先日、エマニュエル・トッド氏の著書『西欧の敗北』を読みました。この本では、米国と欧州が様々なデータに基づいて衰退の一途を辿っていることが示されており、非常に衝撃を受けました。
本書は2024年11月の発行ですが、執筆されたのはトランプ前大統領が再選を果たす前だと推測されます。しかし、最近のトランプ氏の動向を見ていると、まるでこの本に書かれている内容をなぞるように動いているのではないかとさえ感じられます。
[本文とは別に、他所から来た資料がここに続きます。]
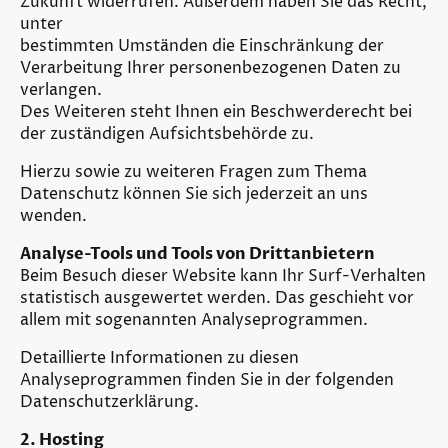
Zukunft widerrufen. Außerdem haben Sie das Recht,
unter
bestimmten Umständen die Einschränkung der
Verarbeitung Ihrer personenbezogenen Daten zu
verlangen.
Des Weiteren steht Ihnen ein Beschwerderecht bei
der zuständigen Aufsichtsbehörde zu.
Hierzu sowie zu weiteren Fragen zum Thema
Datenschutz können Sie sich jederzeit an uns
wenden.
Analyse-Tools und Tools von Drittanbietern
Beim Besuch dieser Website kann Ihr Surf-Verhalten
statistisch ausgewertet werden. Das geschieht vor
allem mit sogenannten Analyseprogrammen.
Detaillierte Informationen zu diesen
Analyseprogrammen finden Sie in der folgenden
Datenschutzerklärung.
2. Hosting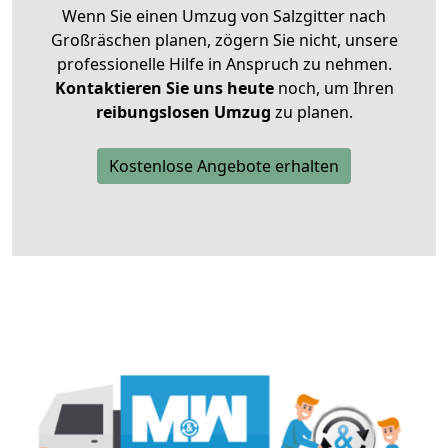
Wenn Sie einen Umzug von Salzgitter nach
Großräschen planen, zögern Sie nicht, unsere
professionelle Hilfe in Anspruch zu nehmen.
Kontaktieren Sie uns heute
noch, um Ihren
reibungslosen Umzug
zu planen.
Kostenlose Angebote erhalten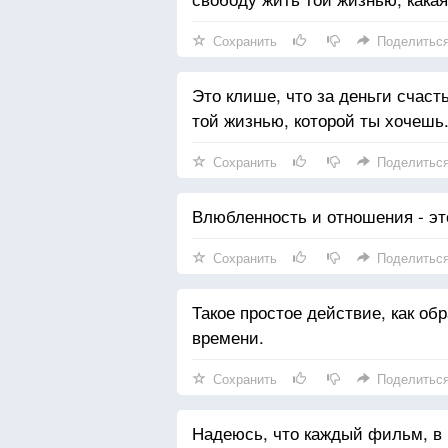
Сохранить
Поделитьс
Это клише, что за деньги счаст
той жизнью, которой ты хочешь
Сохранить
Поделитьс
Влюбленность и отношения - эт
Сохранить
Поделитьс
Такое простое действие, как об
времени.
Сохранить
Поделитьс
Надеюсь, что каждый фильм, в 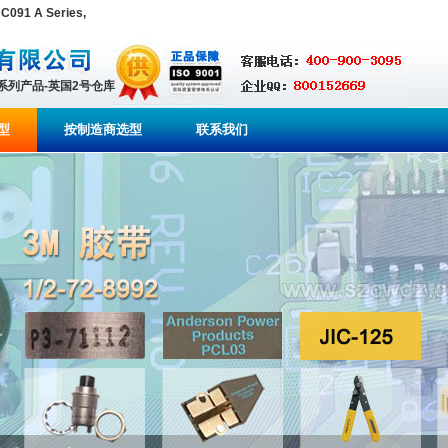
091 A Series,
全系列产品-英国2号仓库
型
按制造商选型
联系我们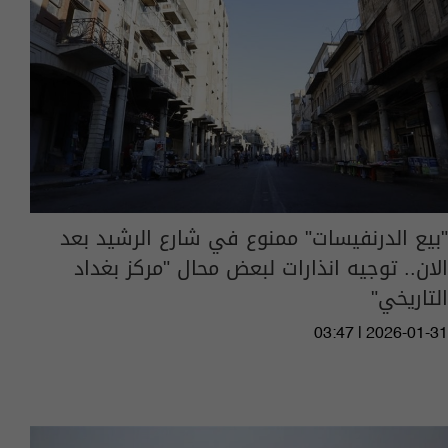
"بيع الدرنفيسات" ممنوع في شارع الرشيد بعد
الان.. توجيه انذارات لبعض محال "مركز بغداد
التاريخي"
03:47 | 2026-01-31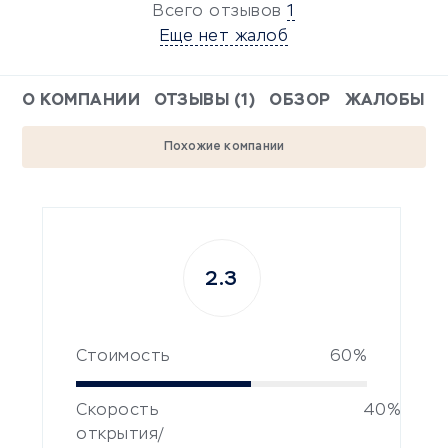
Всего отзывов
1
Еще нет жалоб
О КОМПАНИИ
ОТЗЫВЫ (1)
ОБЗОР
ЖАЛОБЫ
Похожие компании
2.3
Стоимость
60%
Скорость
40%
открытия/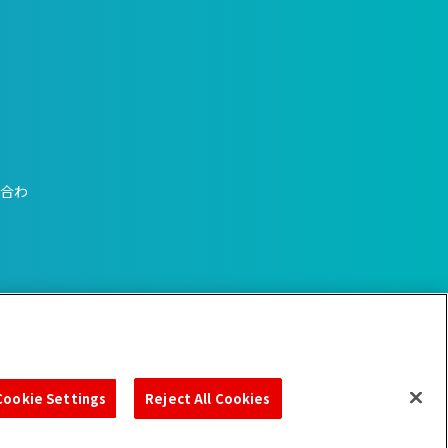
い合わ
Cookie Settings
Reject All Cookies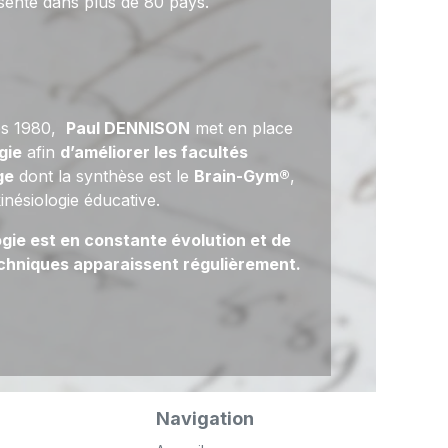
sente dans plus de 80 pays.
es 1980,
Paul DENNISON
met en place
gie
afin
d’améliorer les facultés
ge
dont la synthèse est le
Brain-Gym®
,
inésiologie éducative.
ogie est en constante évolution et de
chniques apparaissent régulièrement.
Navigation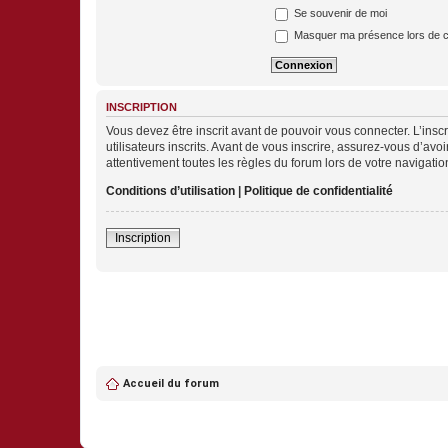
Se souvenir de moi
Masquer ma présence lors de c
INSCRIPTION
Vous devez être inscrit avant de pouvoir vous connecter. L’ins
utilisateurs inscrits. Avant de vous inscrire, assurez-vous d’avo
attentivement toutes les règles du forum lors de votre navigatio
Conditions d’utilisation
|
Politique de confidentialité
Inscription
Accueil du forum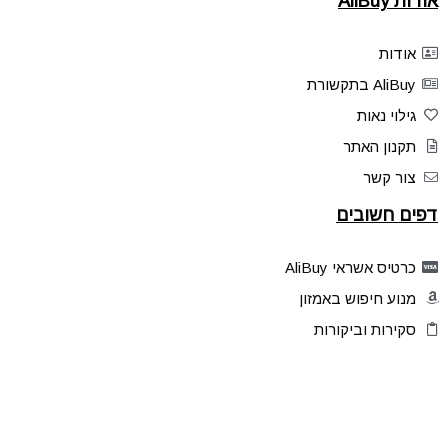
אודות AliBuy
אודות
AliBuy בתקשורת
גילוי נאות
תקנון האתר
צור קשר
דפים חשובים
כרטיס אשראי AliBuy
מנוע חיפוש באמזון
סקירות וביקורות
דילים בלעדיים
פלאש דילס
טיפים והסברים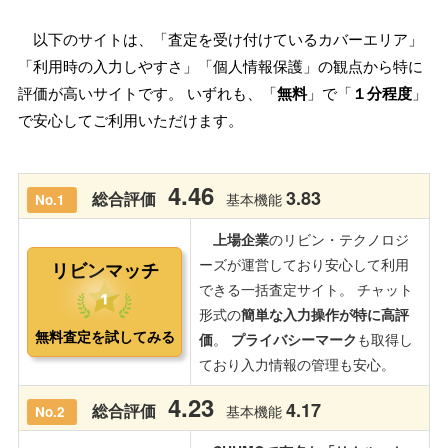
以下のサイトは、「査定を受け付けているカバーエリア」
「利用時の入力しやすさ」「個人情報保護」の観点から特に
評価が高いサイトです。 いずれも、「
無料
」で「
１分程度
」
で安心してご利用いただけます。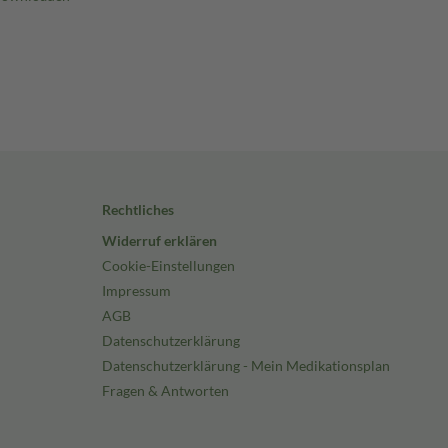
Rechtliches
Widerruf erklären
Cookie-Einstellungen
Impressum
AGB
Datenschutzerklärung
Datenschutzerklärung - Mein Medikationsplan
Fragen & Antworten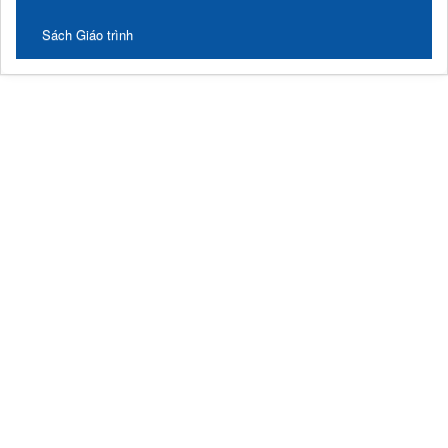
Sách Giáo trình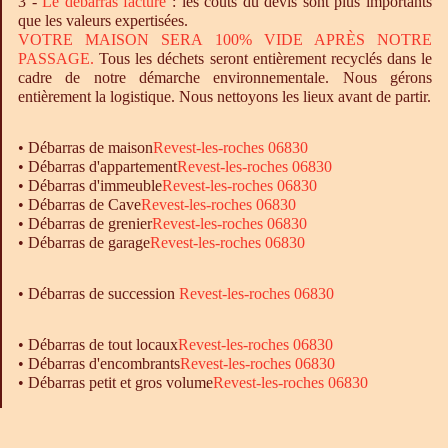
3 -
Le
débarras
facturé
: les coûts du devis sont plus importants
que les valeurs expertisées.
VOTRE MAISON SERA 100% VIDE APRÈS NOTRE
PASSAGE.
Tous les déchets seront entièrement recyclés dans le
cadre de notre démarche environnementale. Nous gérons
entièrement la logistique. Nous nettoyons les lieux avant de partir.
•
Débarras
de maison
Revest-les-roches 06830
•
Débarras
d'appartement
Revest-les-roches 06830
•
Débarras
d'immeuble
Revest-les-roches 06830
•
Débarras
de Cave
Revest-les-roches 06830
•
Débarras
de grenier
Revest-les-roches 06830
•
Débarras
de garage
Revest-les-roches 06830
• Débarras de succession
Revest-les-roches 06830
•
Débarras
de tout locaux
Revest-les-roches 06830
•
Débarras
d'encombrants
Revest-les-roches 06830
•
Débarras
petit et gros volume
Revest-les-roches 06830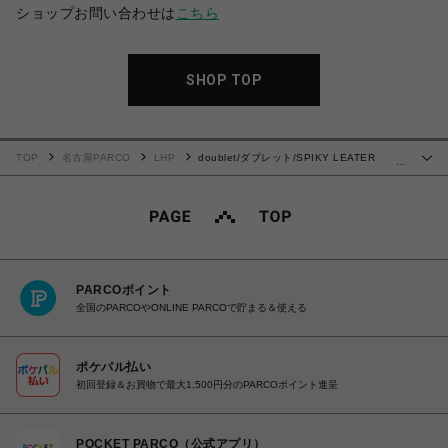
ショップお問い合わせは
こちら
SHOP TOP
TOP
名古屋PARCO
LHP
doublet/ダブレット/SPIKY LEATER
…
SNEAKER
PARCOポイント
全国のPARCOやONLINE PARCOで貯まる＆使える
ポケパル払い
初回登録＆お買物で最大1,500円分のPARCOポイント進呈
POCKET PARCO（公式アプリ）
特に、彼の掲げる関税政策、移民政策、そしてウクライナ戦争への介入における姿勢は、その典型と言えるでしょう。
経済力の陰りを示す関税政策
トランプ氏が推進する関税政策は、米国内での製造業の衰退に対する対抗策として捉えられます。例えば、米国では現在、造船業が衰退し、軍艦すら自国で建造できない状況にあると指摘されています。自動車産業においても、海外勢に押され、輸出競争力を失いつつあります。高い関税を課すことで国内生産を有利にし、米国の製造業を立て直そうとする意図が伺えます。これは、かつて世界をリードした製造業大国アメリカの影が薄れつつある現状を浮き彫りにしています。
許容量を超えた移民流入
移民政策に関しても、かつては米国内の人口増加に不可欠とされていましたが、現在の急激な移民増加は、米国がその受け入れ能力を超えてしまっていることを示唆しています。際限のない移民の流入は、米国の国力をむしろ弱体化させてしまいかねない状況にあるのかもしれません。
世界の警察官からの転換
ウクライナ戦争への介入姿勢は、米国がもはや世界の軍事力の支配者ではないことを如実に示しています。世界各地で紛争が勃発するたびに米軍が介入し、事態を収拾するという「世界の警察官」としての時代は終わりを告げたようです。莫大な戦費を賄うだけの経済力が、もはや米国にはないのかもしれません。
ドル基軸通貨体制の揺らぎ
これらの状況が続けば、これまで世界の基軸通貨として揺るぎない地位を築いてきた米ドルが、その座から転落する可能性も出てきます。最近の米国債の利回り悪化は、その兆候の一つと見ることができるでしょう。
トッド氏が指摘する「西欧の敗北」は、もはや単なる「敗北」ではなく、**「没落」**の始まりと捉えるべき時期に来ているのかもしれません。